Herein, we report a simple strategy for the synthesis of highly porous, urchin-like bimetallic Au–Pt NCs (Au–Pt HP-UNCs) by manipulating the reduction kinetics of Au and Pt precursors by controlling the amount of hydrazine used as reductant. Hydrazine has shown stronger reducing capability than convectional reductants such as ascorbic acid and citric acid, which are widely used for the synthesis of noble metal NCs. Due to the high reducing power of hydrazine, both Au and Pt precursors can be expected to grow rapidly, thereby enabling the formation of bimetallic Au–Pt HP-UNCs. Metallic, porous, urchin-like nanostructures can provide not only large surface area but also numerous surface active sites, which are significant for electrochemical applications. Unique properties of the prepared bimetallic Au–Pt HP-UNCs provide them with enhanced activity toward methanol oxidation reaction (MOR). Additionally, incorporating Au in Pt materials increases the electrochemical stability compared with commercial Pt/C, which reveals the promising potential of the bimetallic Au–Pt HP-UNCs as catalysts in direct methanol fuel cell systems.

2. Materials and Methods

2.1. Chemicals

Tetrachloroauric(III) acid trihydrate (HAuCl₄, 99.9%), potassium tetrachloroplatinate(II) (K₂PtCl₄, 99.0%), cetyltrimethylammonium chloride solution (CTAC, solution in water, 25 wt%), hydrazine monohydrate (64.0–65.0%), KOH (≥85%), methanol (≥99.8%), and Nafion resin solution (5 wt%) were purchased from Sigma-Aldrich (St. Louis, MO, USA). Pt/C (40 wt%, average Pt particle size = 3 nm) was purchased from Alfa Aesar (Haverhill, MA, USA). Deionized water (18.2 MΩ cm) was employed to prepare the reaction solutions.

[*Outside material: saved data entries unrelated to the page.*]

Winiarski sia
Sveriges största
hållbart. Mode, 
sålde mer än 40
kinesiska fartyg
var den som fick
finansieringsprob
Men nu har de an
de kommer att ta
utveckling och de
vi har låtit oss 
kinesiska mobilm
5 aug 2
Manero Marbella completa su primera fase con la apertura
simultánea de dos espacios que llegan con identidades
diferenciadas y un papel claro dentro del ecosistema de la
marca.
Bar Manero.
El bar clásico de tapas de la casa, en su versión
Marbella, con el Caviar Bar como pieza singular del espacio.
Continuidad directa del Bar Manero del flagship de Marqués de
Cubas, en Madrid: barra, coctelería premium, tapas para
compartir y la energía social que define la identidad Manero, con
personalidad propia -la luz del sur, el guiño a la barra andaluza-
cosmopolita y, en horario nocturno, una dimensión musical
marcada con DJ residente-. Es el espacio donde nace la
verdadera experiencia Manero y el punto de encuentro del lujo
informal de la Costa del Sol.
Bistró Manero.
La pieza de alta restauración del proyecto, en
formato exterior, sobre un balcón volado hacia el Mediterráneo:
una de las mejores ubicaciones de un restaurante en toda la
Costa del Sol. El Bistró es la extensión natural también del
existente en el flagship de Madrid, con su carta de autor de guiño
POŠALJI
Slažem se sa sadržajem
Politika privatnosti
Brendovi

2.2. Synthesis of Au–Pt HP-UNCs

In a typical synthesis of Au–Pt HP-UNCs, 1.0 mL of HAuCl₄ (5 mM) and 1.0 mL of K₂PtCl₄ (5 mM) were added into 5 mL of CTAC (50 mM), and then 50 μL of hydrazine (200 mM) was added into the mixture and sonicated for ~1 min. The resulting mixture was kept at 100 °C for 1 h in a conventional oven. Subsequently, the products were collected by centrifugation and washed two times with ethanol.

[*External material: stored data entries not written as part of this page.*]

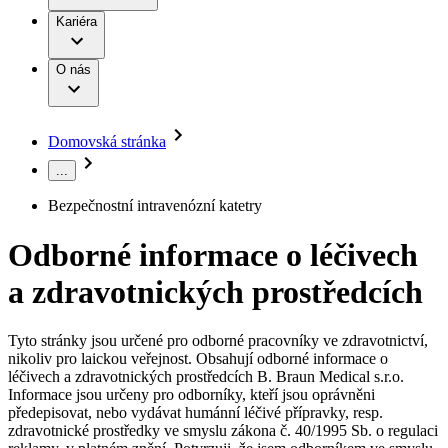
Terapie
B. Braun Avitum
Práce a kariéra
Kariéra
Naše kultura
Odpovědnost
Chirurgické motorové systémy
Odborné ambulance
Chirurgické nástroje a sterilizační kontejnery
Dialyzační střediska
Diverzita
O nás
Infuzní terapie
Vaše příležitost​
Onemocnění
Udržitelnost
Intervenční vaskulární terapie
Compliance
Kontinence a urologie
Sponzoring a dary
Služby pro pacienty
Léčba bolesti
Domovská stránka
Mimotělní očišťování krve
Média
Miniinvazivní chirurgie
...
B. Braun Avitum
Neurochirurgie
Tiskové zprávy
Nutriční terapie
Bezpečnostní intravenózní katetry
Onkologie
Kontakt
Ortopedie
Odborné informace o léčivech
Páteřní chirurgie
Kontaktní formulář
Péče o rány
Registrace k odběru newsletteru
a zdravotnických prostředcích
Péče o stomii
Společnost
Prevence a kontrola infekcí
Uzavírání ran
Tyto stránky jsou určené pro odborné pracovníky ve zdravotnictví,
Odpovědnost
Řešení
nikoliv pro laickou veřejnost. Obsahují odborné informace o
Nabídky pracovních míst
léčivech a zdravotnických prostředcích B. Braun Medical s.r.o.
Média
Terapie
Informace jsou určeny pro odborníky, kteří jsou oprávněni
Objevte své kariérní příležitosti ​v B. Braun. Vyhledejte náš trh
předepisovat, nebo vydávat humánní léčivé přípravky, resp.
práce​ pro zajímavé pozice.​
zdravotnické prostředky ve smyslu zákona č. 40/1995 Sb. o regulaci
Kontakt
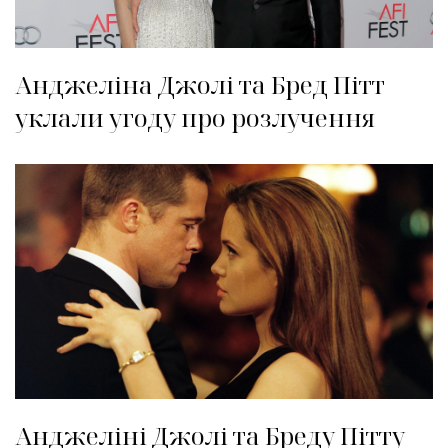
Анджеліна Джолі та Бред Пітт
уклали угоду про розлучення
Анджеліні Джолі та Бреду Пітту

2.3. Synthesis of Rounded Au–Pt UNCs

In a typical synthesis of rounded Au–Pt UNCs, 1.0 mL of HAuCl4 (5 mM) and 1.0 mL of K₂PtCl₄ (5 mM) were added into 5 mL of CTAC (50 mM), followed by addition of 2.0 mL of hydrazine (200 mM). The resulting mixture was sonicated for ~1 min and then kept at 100 °C for 1 h in a conventional oven. Subsequently, the products were collected by centrifugation and washed two times with ethanol.

2.4. Electrocatalysis

Electrochemical measurements were conducted in a three-electrode cell using a Bio-Logic EC-Lab SP-300 (Bio-Logic SAS, Claix, France). Pt wire and Hg/HgO (1 M NaOH) were used as the counter and reference electrodes (ALS Co., Tokyo, Japan), respectively. All electrochemical data were obtained at room temperature. To prepare the working electrode, 10 mL of catalyst ink containing 1 mg of Pt according to inductively coupled plasma-optical emission spectrometry (ICP-OES) was dropped onto a glassy carbon electrode (GCE, diameter: 5 mm) and then dried at room temperature. The dried GCE was cleaned electrochemically by 50 potential cycles between −0.857 and 0.393 V vs. Hg/HgO at a scan rate of 50 mV s⁻¹ in 0.1 M KOH. Electrolyte solutions were purged with N₂ gas for 30 min before performing electrochemical experiments. CVs of all the catalysts were obtained between −0.857 and 0.393 V vs. Ag/AgCl at a scan rate of 50 mV s⁻¹ in 0.1 M KOH or 0.1 M KOH/0.5 M methanol.

2.5. Characterization

Transmission electron microscopy (TEM) and scanning electron microscopy (SEM) images of the prepared catalysts were obtained using JEOL JEM-2100F, and JEOL JEM-7610F microscopes (JEOL Ltd., Tokyo, Japan), respectively. ICP-OES measurements were performed using a Spectroblue-ICP-OES (AMETEK Inc., Berwyn, PA, USA). X-ray diffraction (XRD) measurements were conducted on a Rigaku D/MAX2500 V/PC diffractometer (Rigaku, Tokyo, Japan).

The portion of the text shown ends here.